Don't understand clipper circuit

i've only drawn the necessary stuff to show half a cycle.

i don't understand how the battery acts to limit the voltage at V_out. how does battery counteract the part of the cycle where V_in > V_battery? for this part of the cycle shouldn't it be V_in - V_b?

jim hardy
Gold Member
Dearly Missed
Write Kirchoff's Voltage Law around the loop Vout-diode-battery....

NascentOxygen
Staff Emeritus
As Jim said. When the diode is conducting, what is the sum of the voltages : Vbattery + Vdiode?

what about the outer loop? what is happening to V_source?

and is the resistor absolutely necessary?

and is the resistor absolutely necessary?
What do you think, what's going on with current when diode conducts and the resistor value is R=0 Ω ?

Your output voltage should be the rightmost one. In the diagram, the one V(out) you have written in black.

When V(in) < V(b) then the diode won't be forward biased and won't conduct. So the output voltage is V(in). There is no voltage drop across the resistor, since no current is flowing across it.

When V(in)>V(b) then the diode will be forward biased and will conduct. So the output voltage will be V(b). When forward biased the drop across diode is around 0.4 or 0.7V.

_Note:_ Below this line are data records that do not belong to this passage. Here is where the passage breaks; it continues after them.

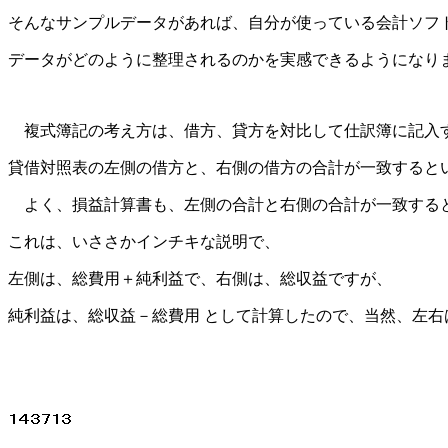
そんなサンプルデータがあれば、自分が使っている会計ソフ
データがどのように整理されるのかを実感できるようになり
複式簿記の考え方は、借方、貸方を対比して仕訳簿に記入
貸借対照表の左側の借方と、右側の借方の合計が一致すると
よく、損益計算書も、左側の合計と右側の合計が一致する
これは、いささかインチキな説明で、
左側は、総費用＋純利益で、右側は、総収益ですが、
純利益は、総収益－総費用 として計算したので、当然、左右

The battery does counteract the input voltage, which is reflected across the resistance. Think of it as cold water flowing from V(input). There is a thermometer at Resistance and hot source of water from V(b). The difference of temperature is reflected at the thermometer but the temperature of either source of water won't change. So if you place another thermometer across the cold source of water, you will get the cold water's termperature.